| What you should do |
With the pictures left out, output the records below exactly.

| Records provided |
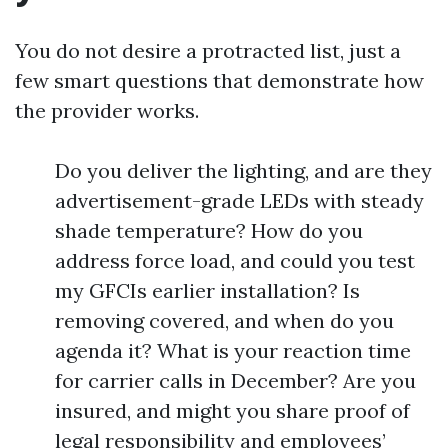
You do not desire a protracted list, just a
few smart questions that demonstrate how
the provider works.
Do you deliver the lighting, and are they
advertisement-grade LEDs with steady
shade temperature? How do you
address force load, and could you test
my GFCIs earlier installation? Is
removing covered, and when do you
agenda it? What is your reaction time
for carrier calls in December? Are you
insured, and might you share proof of
legal responsibility and employees’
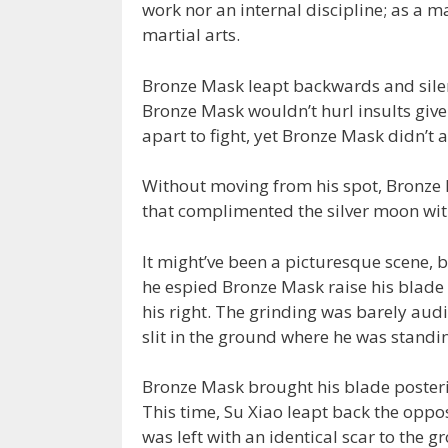
work nor an internal discipline; as a ma
martial arts.
Bronze Mask leapt backwards and silen
Bronze Mask wouldn’t hurl insults given
apart to fight, yet Bronze Mask didn’t 
Without moving from his spot, Bronze 
that complimented the silver moon with
It might’ve been a picturesque scene, 
he espied Bronze Mask raise his blade p
his right. The grinding was barely audi
slit in the ground where he was standin
Bronze Mask brought his blade posterio
This time, Su Xiao leapt back the opp
was left with an identical scar to the g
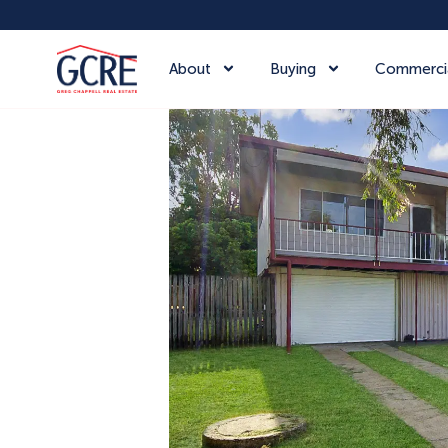
About
Buying
Commerci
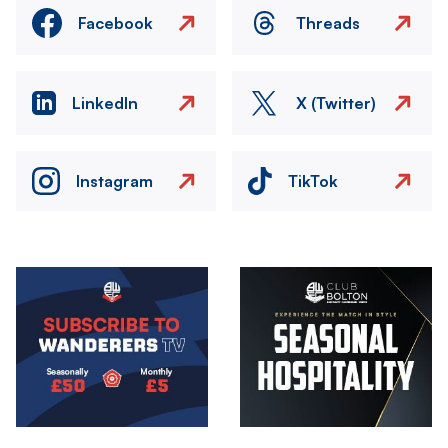
Facebook
Threads
LinkedIn
X (Twitter)
Instagram
TikTok
Image
Image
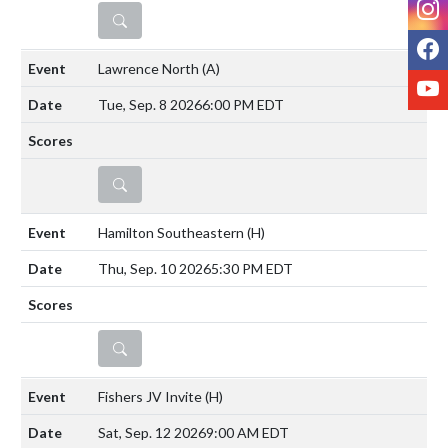
DETAILS
F
Lawrence North
(A)
Y
Tue, Sep. 8 2026
6:00 PM EDT
DETAILS
Hamilton Southeastern
(H)
Thu, Sep. 10 2026
5:30 PM EDT
DETAILS
Fishers JV Invite
(H)
Sat, Sep. 12 2026
9:00 AM EDT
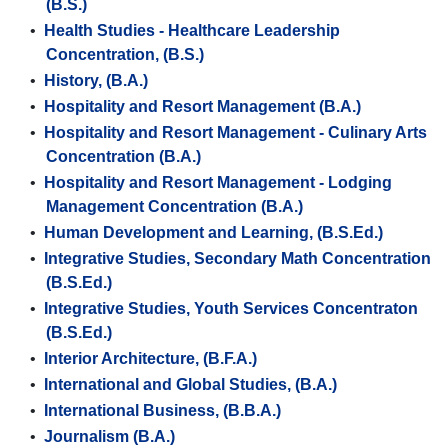
(B.S.)
•
Health Studies - Healthcare Leadership
Concentration, (B.S.)
•
History, (B.A.)
•
Hospitality and Resort Management (B.A.)
•
Hospitality and Resort Management - Culinary Arts
Concentration (B.A.)
•
Hospitality and Resort Management - Lodging
Management Concentration (B.A.)
•
Human Development and Learning, (B.S.Ed.)
•
Integrative Studies, Secondary Math Concentration
(B.S.Ed.)
•
Integrative Studies, Youth Services Concentraton
(B.S.Ed.)
•
Interior Architecture, (B.F.A.)
•
International and Global Studies, (B.A.)
•
International Business, (B.B.A.)
•
Journalism (B.A.)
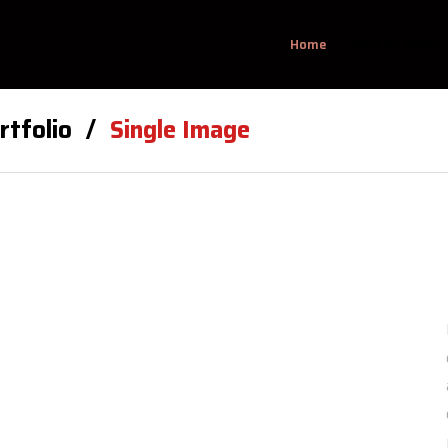
Home
Was ist M&A?
rtfolio
Single Image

| Reply to the task |
You do not desire a protracted list, just a
few smart questions that demonstrate how
the provider works.
Do you deliver the lighting, and are they
advertisement-grade LEDs with steady
shade temperature? How do you
address force load, and could you test
my GFCIs earlier installation? Is
removing covered, and when do you
agenda it? What is your reaction time
for carrier calls in December? Are you
insured, and might you share proof of
legal responsibility and employees’
work nor an internal discipline; as a ma
martial arts.
Bronze Mask leapt backwards and silen
Bronze Mask wouldn’t hurl insults given
apart to fight, yet Bronze Mask didn’t 
Without moving from his spot, Bronze 
that complimented the silver moon with
It might’ve been a picturesque scene, 
he espied Bronze Mask raise his blade p
his right. The grinding was barely audi
slit in the ground where he was standin
Bronze Mask brought his blade posterio
This time, Su Xiao leapt back the opp
was left with an identical scar to the g
About
Buying
Commerci
Facebook
Threads
LinkedIn
X (Twitter)
Instagram
TikTok
Image
Image
DETAILS
F
Lawrence North
(A)
Y
Tue, Sep. 8 2026
6:00 PM EDT
DETAILS
Hamilton Southeastern
(H)
Thu, Sep. 10 2026
5:30 PM EDT
DETAILS
Fishers JV Invite
(H)
Sat, Sep. 12 2026
9:00 AM EDT
(B.S.)
•
Health Studies - Healthcare Leadership
Concentration, (B.S.)
•
History, (B.A.)
•
Hospitality and Resort Management (B.A.)
•
Hospitality and Resort Management - Culinary Arts
Concentration (B.A.)
•
Hospitality and Resort Management - Lodging
Management Concentration (B.A.)
•
Human Development and Learning, (B.S.Ed.)
•
Integrative Studies, Secondary Math Concentration
(B.S.Ed.)
•
Integrative Studies, Youth Services Concentraton
(B.S.Ed.)
•
Interior Architecture, (B.F.A.)
•
International and Global Studies, (B.A.)
•
International Business, (B.B.A.)
•
Journalism (B.A.)
Home
Was ist M&A?
rtfolio
Single Image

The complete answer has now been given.